Para chegar a 6,5% em 12 meses em julho, o IPCA precisa atingir 0,66%, taxa menor do que a de junho e maio (0,79%). De maio para junho, a inflação só cedeu graças ao recuo de dois importantes na cesta de consumo: álcool (-1,94%) e gasolina (-0,08%).

Os alimentos, por sua vez, subiram 2,11% em junho. Foi a maior taxa desde janeiro de 2003 (2,15%), quando o país sofria os efeitos do choque cambial pós-crise detonada pelas eleições presidenciais. Trata-se ainda da mais elevada marca para um mês de junho em todo o Real.

Nunes dos Santos afirmou que há um quadro de inflação “generalizada” de alimentos. E o pior: “Não há nenhuma evidência que aponte para uma desaceleração no curto prazo”, afirmou.

Com esse cenário, consultorias e instituições financeiras já estimam que o IPCA feche 2008 na casa dos 7%, acima, portanto, do teto da meta.

Segundo Rafael Castro, da LCA, os alimentos tendem a se acomodar “num patamar elevado” no próximo mês e compensar parcialmente a aceleração dos preços administrados.
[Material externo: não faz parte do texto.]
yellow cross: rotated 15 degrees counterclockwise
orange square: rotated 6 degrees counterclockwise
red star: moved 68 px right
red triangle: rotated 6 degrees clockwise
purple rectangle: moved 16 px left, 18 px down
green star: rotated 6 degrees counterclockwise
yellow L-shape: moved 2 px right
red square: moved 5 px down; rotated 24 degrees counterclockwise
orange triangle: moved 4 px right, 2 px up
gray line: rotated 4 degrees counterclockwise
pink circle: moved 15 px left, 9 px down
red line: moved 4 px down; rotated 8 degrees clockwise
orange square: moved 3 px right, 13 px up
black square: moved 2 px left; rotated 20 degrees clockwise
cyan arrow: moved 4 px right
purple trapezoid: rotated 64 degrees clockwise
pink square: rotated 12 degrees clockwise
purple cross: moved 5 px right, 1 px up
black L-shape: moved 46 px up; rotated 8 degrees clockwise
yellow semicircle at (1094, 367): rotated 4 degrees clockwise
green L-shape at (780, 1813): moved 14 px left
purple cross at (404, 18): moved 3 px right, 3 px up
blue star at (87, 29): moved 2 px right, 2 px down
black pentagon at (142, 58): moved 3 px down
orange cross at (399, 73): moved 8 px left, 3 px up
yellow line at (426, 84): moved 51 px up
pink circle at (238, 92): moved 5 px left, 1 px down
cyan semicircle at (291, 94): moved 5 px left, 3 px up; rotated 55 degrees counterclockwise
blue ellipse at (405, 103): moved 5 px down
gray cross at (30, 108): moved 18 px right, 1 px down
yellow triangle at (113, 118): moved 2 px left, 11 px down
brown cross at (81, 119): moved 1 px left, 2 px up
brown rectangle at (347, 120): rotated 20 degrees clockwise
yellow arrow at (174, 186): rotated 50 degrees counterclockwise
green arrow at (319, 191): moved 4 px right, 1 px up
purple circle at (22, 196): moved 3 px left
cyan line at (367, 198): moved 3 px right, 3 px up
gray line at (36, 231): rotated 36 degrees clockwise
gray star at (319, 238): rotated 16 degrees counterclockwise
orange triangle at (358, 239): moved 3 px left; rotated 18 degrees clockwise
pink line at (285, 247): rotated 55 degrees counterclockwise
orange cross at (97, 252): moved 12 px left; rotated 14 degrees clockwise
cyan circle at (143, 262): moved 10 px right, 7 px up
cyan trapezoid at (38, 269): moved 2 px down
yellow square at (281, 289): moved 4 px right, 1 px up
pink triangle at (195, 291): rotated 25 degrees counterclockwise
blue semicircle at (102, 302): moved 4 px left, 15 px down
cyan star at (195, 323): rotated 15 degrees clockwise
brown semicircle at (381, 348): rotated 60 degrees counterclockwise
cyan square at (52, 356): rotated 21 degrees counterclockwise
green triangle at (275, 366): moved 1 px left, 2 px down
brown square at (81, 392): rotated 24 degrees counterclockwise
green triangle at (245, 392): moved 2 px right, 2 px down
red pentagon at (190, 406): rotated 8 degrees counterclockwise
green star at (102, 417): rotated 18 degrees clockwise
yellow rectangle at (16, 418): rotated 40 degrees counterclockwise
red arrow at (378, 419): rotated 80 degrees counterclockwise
Desse modo, estima, o IPCA ficará em 0,55% em junho. Ele acredita, porém, que o cenário “de inflação mundial” e o alto nível de atividade manterão o índice pressionado neste ano. A LCA prevê alta de 6,8%.

Para Carlos Thadeu de Freitas Filho, da corretora SLW, o aumento da taxa Selic só deve surtir efeito sobre o consumo ao final do ano. Até lá, o choque inflacionário, liderado pelos alimentos, se manterá.